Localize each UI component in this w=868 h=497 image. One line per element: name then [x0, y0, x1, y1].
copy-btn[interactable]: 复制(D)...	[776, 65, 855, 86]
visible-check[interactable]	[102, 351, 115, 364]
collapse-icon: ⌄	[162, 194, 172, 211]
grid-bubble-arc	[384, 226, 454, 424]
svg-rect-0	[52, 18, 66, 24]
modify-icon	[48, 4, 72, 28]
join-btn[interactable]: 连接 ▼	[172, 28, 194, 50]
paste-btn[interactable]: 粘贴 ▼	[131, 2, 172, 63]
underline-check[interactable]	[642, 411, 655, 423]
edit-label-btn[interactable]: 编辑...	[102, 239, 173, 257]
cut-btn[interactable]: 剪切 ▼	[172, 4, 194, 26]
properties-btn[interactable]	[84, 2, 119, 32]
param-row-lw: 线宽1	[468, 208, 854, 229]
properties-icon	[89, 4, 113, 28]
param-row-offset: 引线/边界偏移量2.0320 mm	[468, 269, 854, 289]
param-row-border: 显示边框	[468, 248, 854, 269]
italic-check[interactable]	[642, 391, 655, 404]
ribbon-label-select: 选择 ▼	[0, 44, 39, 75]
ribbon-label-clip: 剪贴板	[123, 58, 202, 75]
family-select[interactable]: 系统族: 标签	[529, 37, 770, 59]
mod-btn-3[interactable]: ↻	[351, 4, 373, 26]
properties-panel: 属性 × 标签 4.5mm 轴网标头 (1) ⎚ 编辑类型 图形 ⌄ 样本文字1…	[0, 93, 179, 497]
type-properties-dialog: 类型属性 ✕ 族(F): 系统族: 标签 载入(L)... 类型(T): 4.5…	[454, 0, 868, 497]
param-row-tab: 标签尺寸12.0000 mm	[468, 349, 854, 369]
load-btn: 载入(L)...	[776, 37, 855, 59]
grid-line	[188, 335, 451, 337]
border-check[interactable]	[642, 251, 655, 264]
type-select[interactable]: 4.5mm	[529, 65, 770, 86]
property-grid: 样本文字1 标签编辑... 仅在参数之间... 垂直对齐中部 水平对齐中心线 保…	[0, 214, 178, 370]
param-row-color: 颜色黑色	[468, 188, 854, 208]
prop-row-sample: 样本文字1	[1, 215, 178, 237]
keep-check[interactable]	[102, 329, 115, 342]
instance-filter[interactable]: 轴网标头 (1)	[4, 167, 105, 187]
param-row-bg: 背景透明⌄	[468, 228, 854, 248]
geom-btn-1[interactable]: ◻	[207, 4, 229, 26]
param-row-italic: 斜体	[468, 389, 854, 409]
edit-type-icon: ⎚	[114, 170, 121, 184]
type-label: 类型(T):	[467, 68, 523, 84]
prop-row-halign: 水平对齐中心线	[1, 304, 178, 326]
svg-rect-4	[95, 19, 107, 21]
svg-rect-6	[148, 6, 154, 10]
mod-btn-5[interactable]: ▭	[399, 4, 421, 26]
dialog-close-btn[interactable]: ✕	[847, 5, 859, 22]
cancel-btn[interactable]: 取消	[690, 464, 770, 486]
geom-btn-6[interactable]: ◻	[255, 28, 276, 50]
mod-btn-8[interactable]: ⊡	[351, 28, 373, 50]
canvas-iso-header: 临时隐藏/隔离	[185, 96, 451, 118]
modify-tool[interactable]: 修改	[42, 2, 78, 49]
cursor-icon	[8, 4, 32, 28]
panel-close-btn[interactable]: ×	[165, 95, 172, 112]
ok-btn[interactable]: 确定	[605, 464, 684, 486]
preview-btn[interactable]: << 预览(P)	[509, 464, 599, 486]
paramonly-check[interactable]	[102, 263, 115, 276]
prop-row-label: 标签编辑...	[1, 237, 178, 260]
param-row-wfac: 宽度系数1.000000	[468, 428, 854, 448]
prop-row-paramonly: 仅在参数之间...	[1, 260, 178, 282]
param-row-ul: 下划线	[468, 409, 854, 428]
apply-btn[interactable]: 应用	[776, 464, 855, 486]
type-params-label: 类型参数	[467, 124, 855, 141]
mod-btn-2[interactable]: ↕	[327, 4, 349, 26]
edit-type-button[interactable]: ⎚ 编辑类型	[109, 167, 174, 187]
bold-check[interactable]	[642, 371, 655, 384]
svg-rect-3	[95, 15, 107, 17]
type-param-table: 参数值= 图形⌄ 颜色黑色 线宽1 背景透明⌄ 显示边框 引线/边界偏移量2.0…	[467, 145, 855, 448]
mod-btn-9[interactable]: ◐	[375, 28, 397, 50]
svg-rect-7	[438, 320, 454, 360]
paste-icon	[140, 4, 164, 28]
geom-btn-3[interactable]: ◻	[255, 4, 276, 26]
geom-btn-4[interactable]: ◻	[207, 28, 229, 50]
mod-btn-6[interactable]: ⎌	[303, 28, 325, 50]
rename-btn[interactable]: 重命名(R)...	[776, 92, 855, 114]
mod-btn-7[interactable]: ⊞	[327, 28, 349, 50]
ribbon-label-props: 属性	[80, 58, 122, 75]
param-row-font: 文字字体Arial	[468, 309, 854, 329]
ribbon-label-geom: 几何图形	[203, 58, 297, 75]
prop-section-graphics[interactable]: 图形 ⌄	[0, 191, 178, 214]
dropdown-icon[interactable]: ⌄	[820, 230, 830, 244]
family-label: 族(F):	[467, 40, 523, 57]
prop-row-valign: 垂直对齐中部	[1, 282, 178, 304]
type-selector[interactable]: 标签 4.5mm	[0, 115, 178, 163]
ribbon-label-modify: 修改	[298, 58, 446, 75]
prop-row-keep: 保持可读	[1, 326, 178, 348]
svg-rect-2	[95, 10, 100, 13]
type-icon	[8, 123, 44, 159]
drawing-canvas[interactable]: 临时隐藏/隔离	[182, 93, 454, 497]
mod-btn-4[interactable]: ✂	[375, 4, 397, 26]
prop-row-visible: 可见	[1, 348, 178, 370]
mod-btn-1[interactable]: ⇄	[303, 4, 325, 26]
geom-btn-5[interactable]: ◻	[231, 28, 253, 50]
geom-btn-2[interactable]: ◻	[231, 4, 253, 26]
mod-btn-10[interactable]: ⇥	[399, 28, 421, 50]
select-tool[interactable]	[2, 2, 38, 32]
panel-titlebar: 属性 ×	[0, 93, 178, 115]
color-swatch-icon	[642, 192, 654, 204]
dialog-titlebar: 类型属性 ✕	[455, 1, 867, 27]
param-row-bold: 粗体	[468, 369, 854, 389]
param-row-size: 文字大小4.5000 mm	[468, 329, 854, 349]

┄┄┄┄┄┄┄┄┄┄

* **WHAT YOU ARE ASKED TO DO**: Copy every line of the records above that contains "垂直对齐中部".

* **EXERCISE RESULT**:
property-grid: 样本文字1 标签编辑... 仅在参数之间... 垂直对齐中部 水平对齐中心线 保…	[0, 214, 178, 370]
prop-row-valign: 垂直对齐中部	[1, 282, 178, 304]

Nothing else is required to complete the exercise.